## INSTRUCTIONS FOR THE TASK
A faithful, complete transcript of the entries below, without pictures, should be returned.

## PROVIDED RECORDS

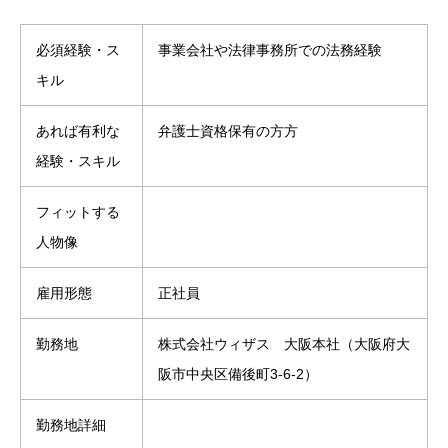
必須経験・ス
事業会社や法律事務所での法務経験
キル
あれば有利な
弁護士資格保有の方方
経験・スキル
フィットする
人物像
雇用形態
正社員
勤務地
株式会社ウィザス 大阪本社（大阪府大
阪市中央区備後町3-6-2）
勤務地詳細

## ANSWER BOX
必須経験・ス
事業会社や法律事務所での法務経験
キル
あれば有利な
弁護士資格保有の方方
経験・スキル
フィットする
人物像
雇用形態
正社員
勤務地
株式会社ウィザス 大阪本社（大阪府大
阪市中央区備後町3-6-2）
勤務地詳細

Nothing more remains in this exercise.